To address these limitations, we implemented two tree-based models: Histogram-Based Gradient Boosting Regressor (HGBR) and XGBoost. The HGBR model significantly improved performance, reaching an R² of 0.695. It was more effective at capturing non-linear relationships in the data and began highlighting which features mattered most. XGBoost, however, outperformed both previous models. With early stopping enabled and model tuning, it achieved an R² of 0.722, making it the best-performing model in our pipeline. This performance boost came from both hyperparameter tuning and targeted feature engineering — including transforming year into a “track age” feature and introducing a new artist_song_count feature as a proxy for an artist’s reach.

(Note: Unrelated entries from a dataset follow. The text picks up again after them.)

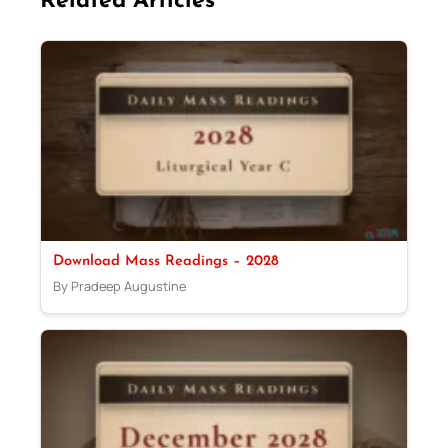
Related Articles
Download Mass Readings – 2028
By Pradeep Augustine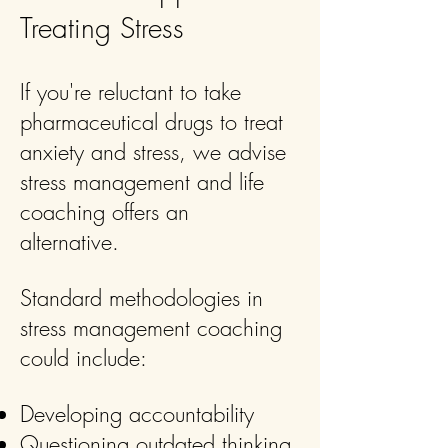
Treating Stress
If you're reluctant to take
pharmaceutical drugs to treat
anxiety and stress, we advise
stress management and life
coaching offers an
alternative.
Standard methodologies in
stress management coaching
could include:
Developing accountability
Questioning outdated thinking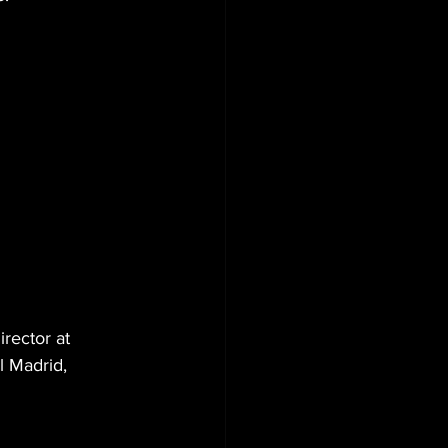
rector at 
l Madrid,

To better understand what the XGBoost model was learning, we visualized feature importance in two ways: by gain (how much each feature improved splits) and by weight (how often a feature was used in splits). These plots revealed that the most impactful features were speechiness, artist_song_count, and key genre flags such as genre_dance, genre_pop, and genre_hip-hop. Features like danceability, instrumentalness, and acousticness played a secondary role. The gain-based plot helped us understand which features contributed the most to the model's accuracy, while the weight-based plot gave us insight into which features were used most frequently in decision-making, even if their individual impact was smaller.
In conclusion, this project demonstrated how model performance can be dramatically improved not just through algorithm selection, but through deep understanding of the data. From Linear Regression to tree-based models, each step forward was enabled by better features, better structure, and more thoughtful interpretation. While there’s room for improvement (e.g., incorporating social data, playlist features, or user interactions), our final XGBoost model provides a robust, interpretable solution for predicting track popularity based solely on intrinsic song attributes and artist-level context.
6. Impact¶
By building a model that predicts song popularity from its musical parameters, we are able to shed some light onto the specific elements -- genres, tempos, and styles of music -- may lead to a song's success. The findings from this project could help producers, record labels, and indie artists by estimating the popularity of their songs, even before they are released.
Additionally, a popularity score could prove to be especially valuable for marketing and promotional strategies by providing a quantifiable estimate of the song's popularity. Ultimately, this may help level the playing field for all artists in the industry, and allow indie producers to get their work out to ears across the world more easily.
However, a potential negative impact of this study is that it may encourage producers to conform to a data-driven formula for success. This could potentially limit artistic creativity and diversity in music, in favor of getting the most "clicks" or "plays."